Step 2: Find the commonalities
The next step is to analyze the series of interviews to derive commonalities. Each participant is first grouped based on role (physician, patient, researcher, caregiver), and then participants are ranked along an attribute scale for each dimension that was discussed, searching for values, attitudes, and behaviors that are common. As patterns and trends start to develop, groups of participants with common traits become the foundation for each persona type.
You can categorize participants into personas as broadly or as narrowly as you want. But finding the right balance is important so that your personas can adequately reflect your customer segments and can be most useful to reference when making business and marketing decisions.
Step 3: Write the brief persona profile
This profile is a fictional story to understand and empathize with what your customers experience. The nomenclature, or parts of a persona, may vary based on the team creating it, but generally consist of a persona name (that describes the persona); fictional name; basic demographics such as age, education, ethnicity, and family status; a quote that summarizes key feelings; a photograph; a summary of the person and his/her day-to-day life; and key points as they relate to the dimensions studied in the research. The goal is to create a real-life snapshot that employees and key stakeholders can relate to.

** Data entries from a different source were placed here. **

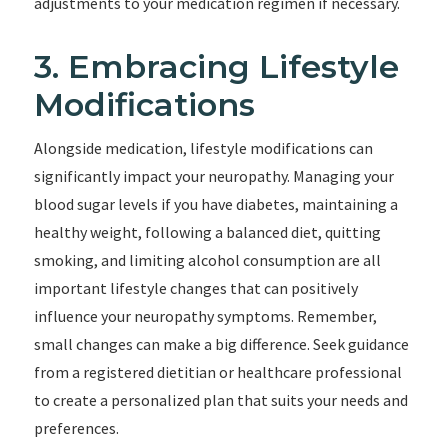
adjustments to your medication regimen if necessary.
3. Embracing Lifestyle
Modifications
Alongside medication, lifestyle modifications can
significantly impact your neuropathy. Managing your
blood sugar levels if you have diabetes, maintaining a
healthy weight, following a balanced diet, quitting
smoking, and limiting alcohol consumption are all
important lifestyle changes that can positively
influence your neuropathy symptoms. Remember,
small changes can make a big difference. Seek guidance
from a registered dietitian or healthcare professional
to create a personalized plan that suits your needs and
preferences.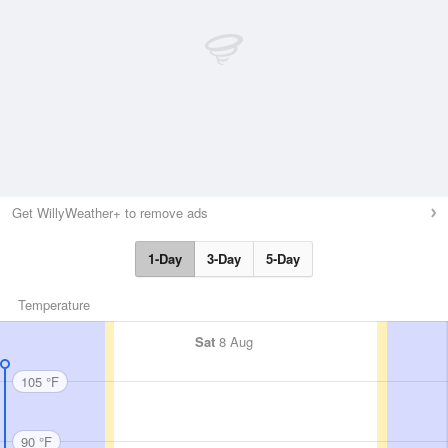
Get WillyWeather+ to remove ads
1-Day
3-Day
5-Day
Temperature
Sat
8 Aug
105 °F
90 °F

Now We Have Our Persona. What Can It Be Used For?
Personas have many applications, and when used correctly, they can get your organization a big bang for the buck. Too often, personas are developed and filed away in a market research folder. Instead, your cross-functional project or department teams should readily and regularly access them as a reference to ensure you’re getting the customer at the center of your marketing message or design project. When your product, service, or operational design teams discuss whether or not an approach will work for the personas, you know you’re building a customer-first culture.
Here are a few tactical applications for organizational teams:
- Designing products or services: By helping to keep “real people” in mind when designing experiences—waiting-room design, mobile apps, websites, call centers, in-office experience, a stay in the hospital, etc. Employee teams should reference key personas to answer the question: “Will this solution work for Persona A? Persona B? Persona C?”

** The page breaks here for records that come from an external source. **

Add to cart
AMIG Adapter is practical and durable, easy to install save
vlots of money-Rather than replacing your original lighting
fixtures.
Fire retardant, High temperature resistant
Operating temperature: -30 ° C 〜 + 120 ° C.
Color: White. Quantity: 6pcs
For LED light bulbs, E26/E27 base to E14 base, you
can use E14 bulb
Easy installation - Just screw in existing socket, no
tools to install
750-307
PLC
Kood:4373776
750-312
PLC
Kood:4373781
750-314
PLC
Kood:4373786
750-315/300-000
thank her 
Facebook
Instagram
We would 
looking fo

- Crafting personalized or segmented marketing messages: Understanding customer values makes it easier to create messages that resonate with them. Segmenting messages based on key persona groups can help increase loyalty.
- Building journey maps for customer experience improvements: Mapping out a persona’s journey with your brand can help to identify and solve for key pain points and improve the overall service experience.
- Prioritizing business and marketing decisions: Prioritizing product roadmaps based on the needs and desires that will yield the most positive impact for your key persona groups.
Simply put, all customers (whether patients, caregivers, researchers, or providers) are not the same. Making decisions based on one individual, or the last rant you read on your social media page, can be troublesome in the long run. Personas are a useful tool for condensing and synthesizing both quantitative and qualitative research to get an understanding of your customers as real people—and when used effectively, this insight can keep any project focused exactly where it needs to be: on the patients.